A particular gatekeeper-the nuclear pore protein called POM121-traffics molecules that increase tumor aggressiveness in prostate cancer.
Nuclear pore proteins may be effective anticancer targets for prostate cancer, according to researchers at Sidney Kimmel Cancer Center – Jefferson Health in Philadelphia. Their findings, published in the journal Cell, report that a particular gatekeeper-the nuclear pore protein called POM121-traffics molecules that increase tumor aggressiveness in prostate cancer.
First author Veronica Rodriguez-Bravo, PhD, assistant professor of cancer biology at Thomas Jefferson University in Philadelphia, said that blocking this gatekeeper prevents several molecules from reaching their targets in the nucleus, thus decreasing tumor growth.
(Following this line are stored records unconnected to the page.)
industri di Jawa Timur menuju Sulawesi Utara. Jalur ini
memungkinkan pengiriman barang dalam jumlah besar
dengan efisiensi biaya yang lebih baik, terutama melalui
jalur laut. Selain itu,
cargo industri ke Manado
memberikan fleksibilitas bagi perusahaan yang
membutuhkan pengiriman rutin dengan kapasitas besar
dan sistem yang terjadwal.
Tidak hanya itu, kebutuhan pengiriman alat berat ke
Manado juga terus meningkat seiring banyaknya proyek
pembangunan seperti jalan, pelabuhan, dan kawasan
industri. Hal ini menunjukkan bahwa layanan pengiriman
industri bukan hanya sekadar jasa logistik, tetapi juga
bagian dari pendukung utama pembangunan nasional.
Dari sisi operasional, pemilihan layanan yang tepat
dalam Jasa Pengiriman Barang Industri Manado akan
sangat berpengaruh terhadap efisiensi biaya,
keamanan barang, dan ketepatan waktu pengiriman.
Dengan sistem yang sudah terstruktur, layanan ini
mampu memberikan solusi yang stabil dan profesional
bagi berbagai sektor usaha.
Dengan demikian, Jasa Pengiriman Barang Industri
She and her colleagues showed that blocking POM121 transport helps restore chemotherapy efficacy in preclinical models of the disease.
“It was surprising to us to find such a striking nuclear pore composition change in advanced metastatic prostate cancer--specifically considering it was not known before and that these changes are related to mechanisms driving the disease,” Rodriguez-Bravo told Cancer Network.
Using computational biology techniques that integrate genetic information from prostate cancer patients and experimental models, the investigators dissected the functions of nuclear pore proteins across the course of the disease from early to late stages. They discovered that an abundance of the POM121 component of the nuclear pore was associated with aggressive tumors that continue to grow despite standard therapy. The researchers also showed that blocking POM121 could block molecules such as MYC, E2F1, and the androgen receptor from reaching the nucleus to activate tumor growth. These three molecules are known to drive aggressive prostate cancer.
Study coauthor Josep Domingo-Domenech, MD, PhD, associate professor of medical oncology at Sidney Kimmel Medical College at Jefferson, said this study demonstrates that blocking the import machinery may be an effective strategy to target the undruggable. MYC is an oncogenic transcription factor in which successful direct blockage does not exist, he said.
“The clinical implication of our study is the description of a paradigm-shifting treatment option for advanced prostate cancer patients. We believe analyzing the status of the nuclear pore will allow identification and stratification of patients in levels of aggressiveness of the tumors. Furthermore, this information will hopefully allow nuclear import inhibitors to be considered as a therapeutic option for such patients,” Domingo-Domenech told Cancer Network.
The researchers are now hoping to identify specific chemical compounds against POM121 and determine their efficacy and toxicity for use in human clinical trials. Soroush Rais-Bahrami, MD, assistant professor of urology and radiology and codirector of the University of Alabama at Birmingham Program for Personalized Prostate Cancer Care in Birmingham, Alabama, said this study shows a promising finding which may change the paradigm of how patients are treated in the future.
“We may be able to sensitize patients with advanced metastatic prostate cancer to various treatments they may otherwise be resistant to. It does need further validation in preclinical studies and clinical trials prior to altering the treatment workflow for these patients with incurable forms of prostate cancer. However, it may provide a path for more successful treatments,” Rais-Bahrami told Cancer Network.